Neural Networks: 9.8   Implementing backprop from scratch in NumPy

Dr Chris Paton

9.8 Implementing backprop from scratch in NumPy

Section 9.7 walked, by hand, through one forward pass and one backward pass for a tiny two-layer network on a single training example. Every product was multiplied out on paper; every partial derivative was written on its own line; the chain rule was applied in plain sight. That kind of exercise is invaluable for building intuition, but it is plainly not a way to train a real model. A practical network has thousands of parameters, sees tens of thousands of examples per epoch, and needs to repeat the same forward-then-backward sweep millions of times. Section 9.8 takes the hand calculation of the previous section and turns it into roughly eighty lines of NumPy that scale gracefully to mini-batches of any size. The algorithm does not change at all. What changes is the bookkeeping: instead of one example flowing through one neuron, a whole batch of examples flows through entire layers in a single matrix multiply, and the gradients are accumulated across the batch in a single sum.

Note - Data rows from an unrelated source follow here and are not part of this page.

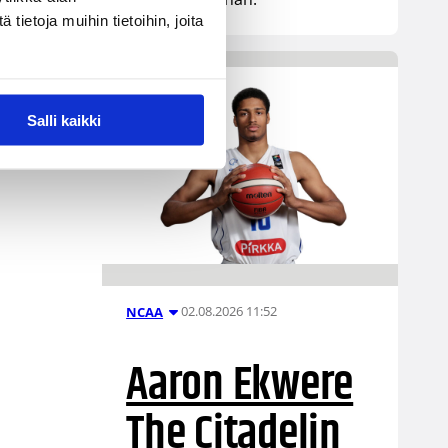
ietoja muihin tietoihin, joita
Salli kaikki
02.08.2026 11:52
NCAA
Aaron Ekwere
The Citadelin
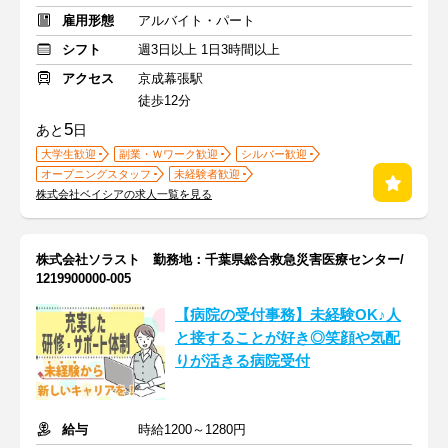
雇用形態
アルバイト・パート
シフト
週3日以上 1日3時間以上
アクセス
京成幕張駅
徒歩12分
5
あと
日
大学生歓迎
副業・Ｗワーク歓迎
シルバー歓迎
オープニングスタッフ
未経験者歓迎
株式会社ベイシアの求人一覧を見る
株式会社ソラスト 勤務地：千葉県総合救急災害医療センター/
1219900000-005
【病院の受付事務】未経験OK♪人
と接することが好き◎笑顔や気配
りが活きる病院受付
給与
時給1200～1280円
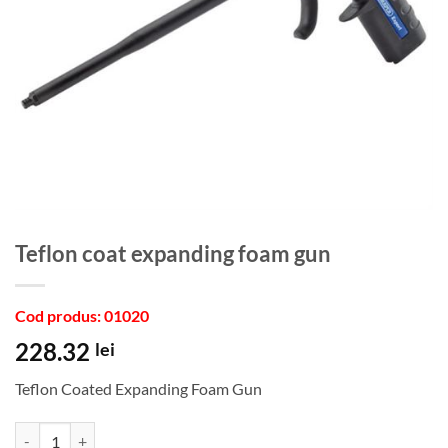
Teflon coat expanding foam gun
Cod produs: 01020
228.32
lei
Teflon Coated Expanding Foam Gun
Cantitate Teflon coat expanding foam gun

This section translates the equations of §9.6 into vectorised NumPy that you could paste into a notebook and run. §9.16 plugs the code into MNIST and reports a training curve reaching around 97 per cent test accuracy with no library help beyond NumPy.

A complete from-scratch implementation

import numpy as np

def init_params(layer_sizes, seed=0):
    rng = np.random.default_rng(seed)
    params = []
    for n_in, n_out in zip(layer_sizes[:-1], layer_sizes[1:]):
        W = rng.standard_normal((n_in, n_out)) * np.sqrt(2.0 / n_in)  # He init
        b = np.zeros(n_out)
        params.append((W, b))
    return params

def relu(z):
    return np.maximum(0, z)

def softmax(z):
    z = z - z.max(axis=-1, keepdims=True)
    e = np.exp(z)
    return e / e.sum(axis=-1, keepdims=True)

def forward(X, params):
    activations = [X]
    pre_activations = []
    for i, (W, b) in enumerate(params):
        Z = activations[-1] @ W + b
        pre_activations.append(Z)
        A = softmax(Z) if i == len(params) - 1 else relu(Z)
        activations.append(A)
    return activations, pre_activations

def cross_entropy(Y_hat, Y):
    return -np.mean(np.sum(Y * np.log(Y_hat + 1e-12), axis=1))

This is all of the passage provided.